Surely the sound sense of these authoritative conclusions will commend them to the vast majority of people as serving the highest interests of morality. This theory of the parallel existence of an ideal principle and a positive rule, the latter always being informed and illumined by the former, seems to us to produce much better results than the apparent rigidity of the Roman Church. Such sincere and impartial evidence as that which we have been quoting justifies the existence and the retention of our present Divorce-laws. For our part, however, we should like to see them amended so as to make divorce obtainable by women on exactly the same terms as by men. It will be argued that as there is no parity between the injury done to the family and society by the disloyalty of a woman to the marriage contract and the injury done by a man by disloyalty, equality in the facilities for divorce would be illogical and harmful. We cannot agree, though no doubt in practice women, who in most cases have materially far more to lose than men in the break-up of a marriage, will always be much slower than men to avail themselves of the opportunity of divorce. If a woman were anxious in spite of this to be freed from her husband, there would be sufficiently good proof that she wished to release herself from intolerable misery or humiliation. The material difference bct-.veen the stake of the husband and the wife in the marriage contract would unquestionably reproduce itself in the use made of the Divorce-laws. We cannot, therefore, agree with Dr. Inge that a man should be able to divorce his wife for a single breach of the contract, but that a wife should not be able to divorce her husband without proving frequent breaches. The recommendation that an isolated breach of the contract by the husband should be punished by imprisonment seems merely fantastic. If the happiness of married persons depends upon mutual respect, it appears unreasonable to expect a considerable number of women to live happily with ex-gaol-birds. Even with the modification we propose of our present law, there would no doubt be cases of intolerable unhappiness which could have no legal end; but these are

precisely cases in which, as was said above, the positive rule must be directed by the ideal principle. If the institution of marriage as a sacred tie indissoluble except for a breach of the essential contract—which breach destroys the mutual pledge on which the status of marriage rests—is to be main- tained, it is inevitable that some sacrifice should be made to that institution. Wherever the conception of the con- tract of a sacred, spiritual, and permanent bond is relaxed, the marriage contract is played with as though it were a mere conveyancing document. It is not a long step to the caricature—not so much of a caricature either—of the American Divorce-laws provided by Mr. Dooley :—

In Kentucky baldness is grounds fr divorce ; in Ohio th' Inclemency iv th' weather.
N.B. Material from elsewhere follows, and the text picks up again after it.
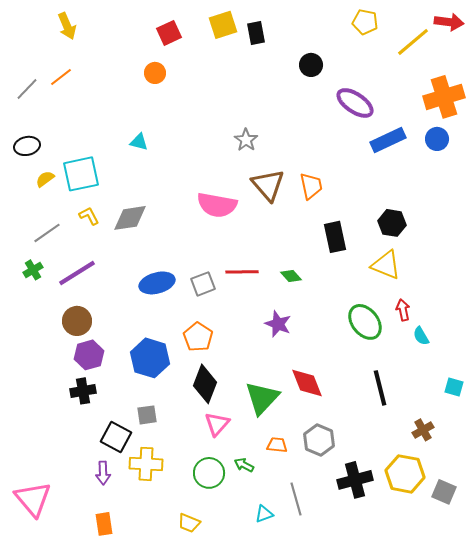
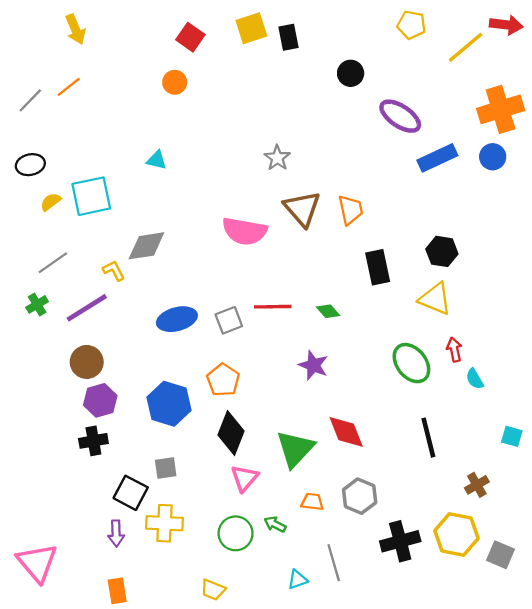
red square: (169, 33) -> (190, 37), turned -30
yellow L-shape: (89, 216) -> (114, 271), moved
In Illinye a woman can be freed fr'm th' gallin' bonds iv mathrimony because her husband wears Con- gress gaiters; in Wisconsin th' old man can get his maiden name back because his wife tells fortunes in th' taycup. In Nebrasky th' shackles ar-re busted because father forgot to wipe his boots ; in New York, because mother knows a Judge in South Dakota. Ye can be divoorced f'r annything if ye know where to lodge th' complaint. Among th' grounds ar-re snorin', deefness, because wan iv th' parties dhrinks an' th' other doesn't, because wan don't dhrink an' th' other does, because they both dhrink, because th' wife is addicted to sick headaches, because he asked her what she did with that last ten dollars he gave her, because he knows some wan else, because she injyes th' society iv th' young, because he frgot to wind th' clock. A husband can get a divoorce because he has more money thin he had; a wife, because he has less. Ye can always get a divoorce Pr what Hogan calls incompatibility iv temper. That's whin husband an' wife ar-re both cross at th' same time. Ye'd call it a tiff in ye'er famly, Hinnissy."

That is a ghastly picture ; but sooner or later it is bound to be a true one wherever causes other than the destruction of marriage by infidelity are allowed as grounds for divorce.